Exercise details — Although the records contain pictures, only their text should be set down, exactly as written.

Task material —
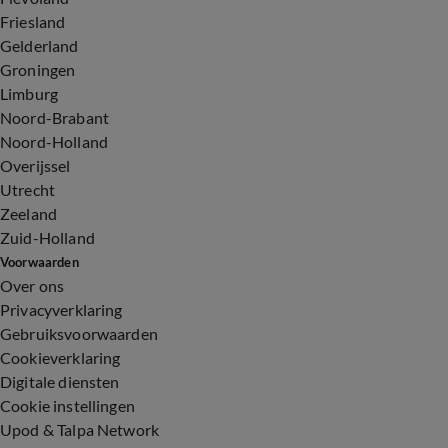
Friesland
Gelderland
Groningen
Limburg
Noord-Brabant
Noord-Holland
Overijssel
Utrecht
Zeeland
Zuid-Holland
Voorwaarden
Over ons
Privacyverklaring
Gebruiksvoorwaarden
Cookieverklaring
Digitale diensten
Cookie instellingen
Upod & Talpa Network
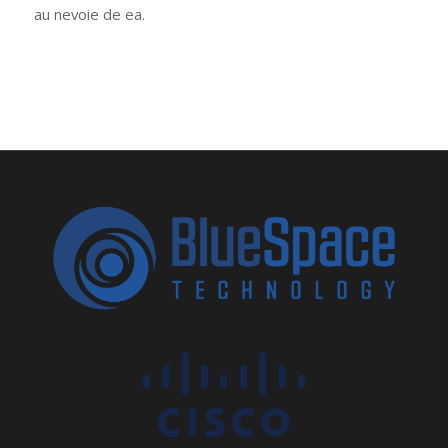
au nevoie de ea.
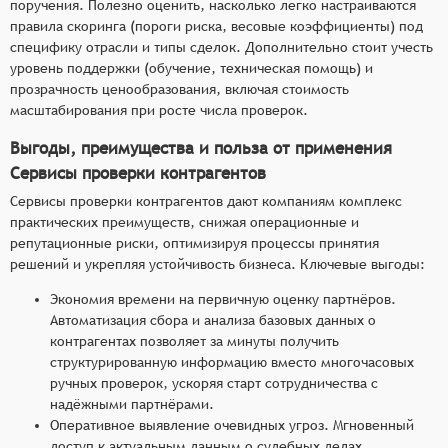
поручения. Полезно оценить, насколько легко настраиваются
правила скоринга (пороги риска, весовые коэффициенты) под
специфику отрасли и типы сделок. Дополнительно стоит учесть
уровень поддержки (обучение, техническая помощь) и
прозрачность ценообразования, включая стоимость
масштабирования при росте числа проверок.
Выгоды, преимущества и польза от применения
Сервисы проверки контрагентов
Сервисы проверки контрагентов дают компаниям комплекс
практических преимуществ, снижая операционные и
репутационные риски, оптимизируя процессы принятия
решений и укрепляя устойчивость бизнеса. Ключевые выгоды:
Экономия времени на первичную оценку партнёров.
Автоматизация сбора и анализа базовых данных о
контрагентах позволяет за минуты получить
структурированную информацию вместо многочасовых
ручных проверок, ускоряя старт сотрудничества с
надёжными партнёрами.
Оперативное выявление очевидных угроз. Мгновенный
доступ к актуальным данным о судебных делах,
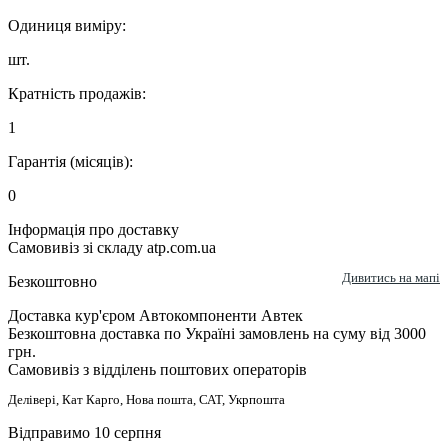
Одиниця виміру:
шт.
Кратність продажів:
1
Гарантія (місяців):
0
Інформація про доставку
Самовивіз зі складу atp.com.ua
Дивитись на мапі
Безкоштовно
Доставка кур'єром Автокомпоненти Автек
Безкоштовна доставка по Україні замовлень на суму від 3000
грн.
Самовивіз з відділень поштових операторів
Делівері, Кат Карго, Нова пошта, САТ, Укрпошта
Відправимо 10 серпня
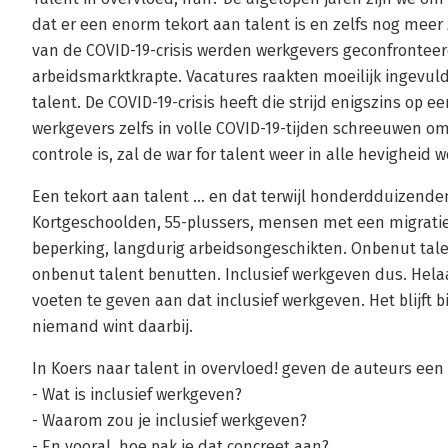
dat er een enorm tekort aan talent is en zelfs nog meer z
van de COVID-19-crisis werden werkgevers geconfronteer
arbeidsmarktkrapte. Vacatures raakten moeilijk ingevul
talent. De COVID-19-crisis heeft die strijd enigszins op een
werkgevers zelfs in volle COVID-19-tijden schreeuwen o
controle is, zal de war for talent weer in alle hevigheid 
Een tekort aan talent … en dat terwijl honderdduizend
Kortgeschoolden, 55-plussers, mensen met een migrat
beperking, langdurig arbeidsongeschikten. Onbenut tale
onbenut talent benutten. Inclusief werkgeven dus. Helaa
voeten te geven aan dat inclusief werkgeven. Het blijft
niemand wint daarbij.
In Koers naar talent in overvloed! geven de auteurs een
- Wat is inclusief werkgeven?
- Waarom zou je inclusief werkgeven?
- En vooral, hoe pak je dat concreet aan?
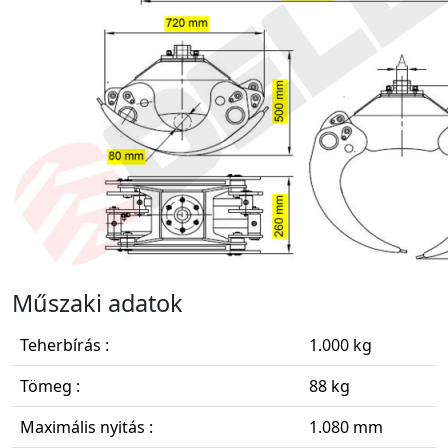
Műszaki adatok
Teherbírás :
1.000 kg
Tömeg :
88 kg
Maximális nyitás :
1.080 mm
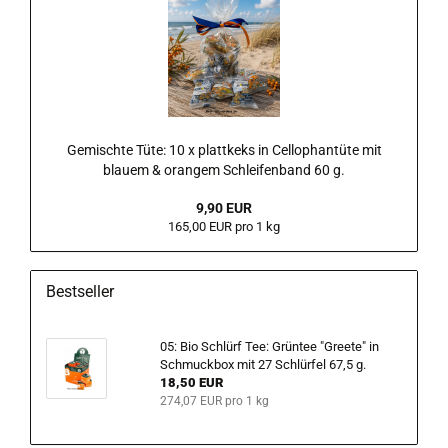
Gemischte Tüte: 10 x plattkeks in Cellophantüte mit
blauem & orangem Schleifenband 60 g.
9,90 EUR
165,00 EUR pro 1 kg
Bestseller
05: Bio Schlürf Tee: Grüntee "Greete" in
Schmuckbox mit 27 Schlürfel 67,5 g.
18,50 EUR
274,07 EUR pro 1 kg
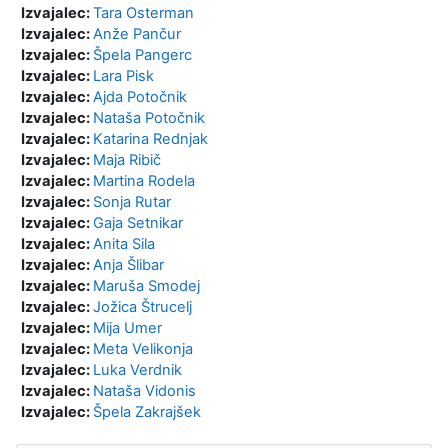
Izvajalec:
Tara Osterman
Izvajalec:
Anže Pančur
Izvajalec:
Špela Pangerc
Izvajalec:
Lara Pisk
Izvajalec:
Ajda Potočnik
Izvajalec:
Nataša Potočnik
Izvajalec:
Katarina Rednjak
Izvajalec:
Maja Ribič
Izvajalec:
Martina Rodela
Izvajalec:
Sonja Rutar
Izvajalec:
Gaja Setnikar
Izvajalec:
Anita Sila
Izvajalec:
Anja Šlibar
Izvajalec:
Maruša Smodej
Izvajalec:
Jožica Štrucelj
Izvajalec:
Mija Umer
Izvajalec:
Meta Velikonja
Izvajalec:
Luka Verdnik
Izvajalec:
Nataša Vidonis
Izvajalec:
Špela Zakrajšek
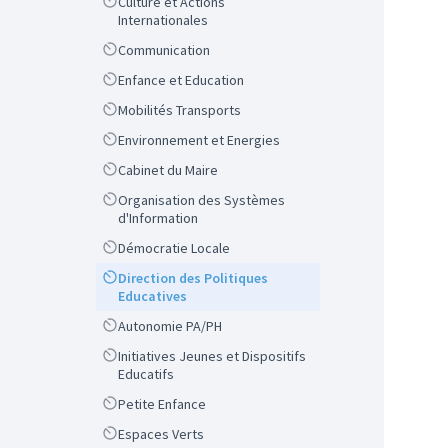
Scope
Culture et Actions
Internationales
Scope
Communication
Scope
Enfance et Education
Scope
Mobilités Transports
Scope
Environnement et Energies
Scope
Cabinet du Maire
Scope
Organisation des Systèmes
d'Information
Scope
Démocratie Locale
Scope
Direction des Politiques
Educatives
Scope
Autonomie PA/PH
Scope
Initiatives Jeunes et Dispositifs
Educatifs
Scope
Petite Enfance
Scope
Espaces Verts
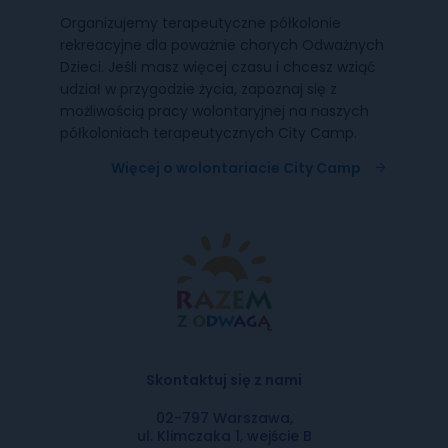
Organizujemy terapeutyczne półkolonie
rekreacyjne dla poważnie chorych Odważnych
Dzieci. Jeśli masz więcej czasu i chcesz wziąć
udział w przygodzie życia, zapoznaj się z
możliwością pracy wolontaryjnej na naszych
półkoloniach terapeutycznych City Camp.
Więcej o wolontariacie City Camp
Skontaktuj się z nami
02-797 Warszawa,
ul. Klimczaka 1, wejście B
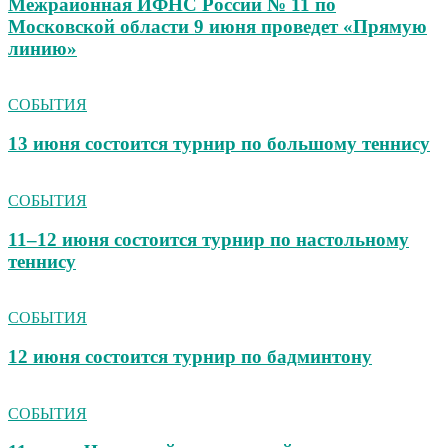
Межрайонная ИФНС России № 11 по
Московской области 9 июня проведет «Прямую
линию»
СОБЫТИЯ
13 июня состоится турнир по большому теннису
СОБЫТИЯ
11–12 июня состоится турнир по настольному
теннису
СОБЫТИЯ
12 июня состоится турнир по бадминтону
СОБЫТИЯ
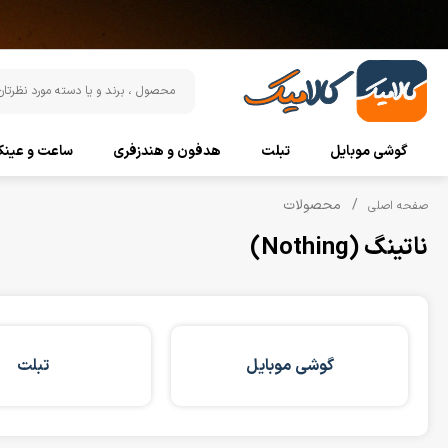
گوشی موبایل
تبلت
هدفون و هندزفری
ساعت و عین
محصولات
صفحه اصلی
ناتینگ (Nothing)
گوشی موبایل
تبلت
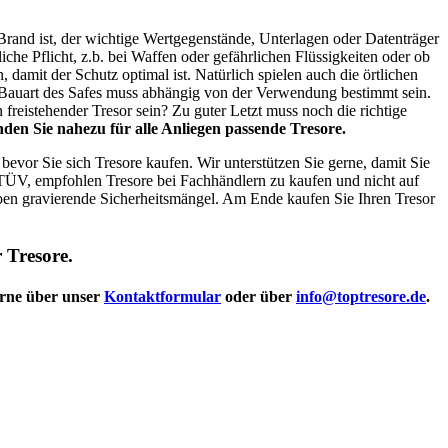
 Brand ist, der wichtige Wertgegenstände, Unterlagen oder Datenträger
liche Pflicht, z.b. bei Waffen oder gefährlichen Flüssigkeiten oder ob
, damit der Schutz optimal ist.
Natürlich spielen auch die örtlichen
 Bauart des Safes muss abhängig von der Verwendung bestimmt sein.
freistehender Tresor sein? Zu guter Letzt muss noch die richtige
den Sie nahezu für alle Anliegen passende Tresore.
evor Sie sich Tresore kaufen. Wir unterstützen Sie gerne, damit Sie
 TÜV, empfohlen Tresore bei Fachhändlern zu kaufen und nicht auf
aben gravierende Sicherheitsmängel. Am Ende kaufen Sie Ihren Tresor
r Tresore.
erne über unser
Kontaktformular
oder über
info@toptresore.de
.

Result for this task —
Friesland
Gelderland
Groningen
Limburg
Noord-Brabant
Noord-Holland
Overijssel
Utrecht
Zeeland
Zuid-Holland
Voorwaarden
Over ons
Privacyverklaring
Gebruiksvoorwaarden
Cookieverklaring
Digitale diensten
Cookie instellingen
Upod & Talpa Network
au nevoie de ea.
поручения. Полезно оценить, насколько легко настраиваются
правила скоринга (пороги риска, весовые коэффициенты) под
специфику отрасли и типы сделок. Дополнительно стоит учесть
уровень поддержки (обучение, техническая помощь) и
прозрачность ценообразования, включая стоимость
масштабирования при росте числа проверок.
Выгоды, преимущества и польза от применения
Сервисы проверки контрагентов
Сервисы проверки контрагентов дают компаниям комплекс
практических преимуществ, снижая операционные и
репутационные риски, оптимизируя процессы принятия
решений и укрепляя устойчивость бизнеса. Ключевые выгоды:
Экономия времени на первичную оценку партнёров.
Автоматизация сбора и анализа базовых данных о
контрагентах позволяет за минуты получить
структурированную информацию вместо многочасовых
ручных проверок, ускоряя старт сотрудничества с
надёжными партнёрами.
Оперативное выявление очевидных угроз. Мгновенный
доступ к актуальным данным о судебных делах,
Одиниця виміру:
шт.
Кратність продажів:
1
Гарантія (місяців):
0
Інформація про доставку
Самовивіз зі складу atp.com.ua
Дивитись на мапі
Безкоштовно
Доставка кур'єром Автокомпоненти Автек
Безкоштовна доставка по Україні замовлень на суму від 3000
грн.
Самовивіз з відділень поштових операторів
Делівері, Кат Карго, Нова пошта, САТ, Укрпошта
Відправимо 10 серпня
dat er een enorm tekort aan talent is en zelfs nog meer z
van de COVID-19-crisis werden werkgevers geconfronteer
arbeidsmarktkrapte. Vacatures raakten moeilijk ingevul
talent. De COVID-19-crisis heeft die strijd enigszins op een
werkgevers zelfs in volle COVID-19-tijden schreeuwen o
controle is, zal de war for talent weer in alle hevigheid 
Een tekort aan talent … en dat terwijl honderdduizend
Kortgeschoolden, 55-plussers, mensen met een migrat
beperking, langdurig arbeidsongeschikten. Onbenut tale
onbenut talent benutten. Inclusief werkgeven dus. Helaa
voeten te geven aan dat inclusief werkgeven. Het blijft
niemand wint daarbij.
In Koers naar talent in overvloed! geven de auteurs een
- Wat is inclusief werkgeven?
- Waarom zou je inclusief werkgeven?
- En vooral, hoe pak je dat concreet aan?
Műszaki adatok
Teherbírás :
1.000 kg
Tömeg :
88 kg
Maximális nyitás :
1.080 mm
Gemischte Tüte: 10 x plattkeks in Cellophantüte mit
blauem & orangem Schleifenband 60 g.
9,90 EUR
165,00 EUR pro 1 kg
Bestseller
05: Bio Schlürf Tee: Grüntee "Greete" in
Schmuckbox mit 27 Schlürfel 67,5 g.
18,50 EUR
274,07 EUR pro 1 kg
Izvajalec:
Tara Osterman
Izvajalec:
Anže Pančur
Izvajalec:
Špela Pangerc
Izvajalec:
Lara Pisk
Izvajalec:
Ajda Potočnik
Izvajalec:
Nataša Potočnik
Izvajalec:
Katarina Rednjak
Izvajalec:
Maja Ribič
Izvajalec:
Martina Rodela
Izvajalec:
Sonja Rutar
Izvajalec:
Gaja Setnikar
Izvajalec:
Anita Sila
Izvajalec:
Anja Šlibar
Izvajalec:
Maruša Smodej
Izvajalec:
Jožica Štrucelj
Izvajalec:
Mija Umer
Izvajalec:
Meta Velikonja
Izvajalec:
Luka Verdnik
Izvajalec:
Nataša Vidonis
Izvajalec:
Špela Zakrajšek
Scope
Culture et Actions
Internationales
Scope
Communication
Scope
Enfance et Education
Scope
Mobilités Transports
Scope
Environnement et Energies
Scope
Cabinet du Maire
Scope
Organisation des Systèmes
d'Information
Scope
Démocratie Locale
Scope
Direction des Politiques
Educatives
Scope
Autonomie PA/PH
Scope
Initiatives Jeunes et Dispositifs
Educatifs
Scope
Petite Enfance
Scope
Espaces Verts
Organizujemy terapeutyczne półkolonie
rekreacyjne dla poważnie chorych Odważnych
Dzieci. Jeśli masz więcej czasu i chcesz wziąć
udział w przygodzie życia, zapoznaj się z
możliwością pracy wolontaryjnej na naszych
półkoloniach terapeutycznych City Camp.
Więcej o wolontariacie City Camp
Skontaktuj się z nami
02-797 Warszawa,
ul. Klimczaka 1, wejście B
Межрайонная ИФНС России № 11 по
Московской области 9 июня проведет «Прямую
линию»
СОБЫТИЯ
13 июня состоится турнир по большому теннису
СОБЫТИЯ
11–12 июня состоится турнир по настольному
теннису
СОБЫТИЯ
12 июня состоится турнир по бадминтону
СОБЫТИЯ
گوشی موبایل
تبلت
هدفون و هندزفری
ساعت و عین
محصولات
صفحه اصلی
ناتینگ (Nothing)
گوشی موبایل
تبلت
 Brand ist, der wichtige Wertgegenstände, Unterlagen oder Datenträger
liche Pflicht, z.b. bei Waffen oder gefährlichen Flüssigkeiten oder ob
, damit der Schutz optimal ist.
Natürlich spielen auch die örtlichen
 Bauart des Safes muss abhängig von der Verwendung bestimmt sein.
freistehender Tresor sein? Zu guter Letzt muss noch die richtige
den Sie nahezu für alle Anliegen passende Tresore.
evor Sie sich Tresore kaufen. Wir unterstützen Sie gerne, damit Sie
 TÜV, empfohlen Tresore bei Fachhändlern zu kaufen und nicht auf
aben gravierende Sicherheitsmängel. Am Ende kaufen Sie Ihren Tresor
r Tresore.
erne über unser
Kontaktformular
oder über
info@toptresore.de
.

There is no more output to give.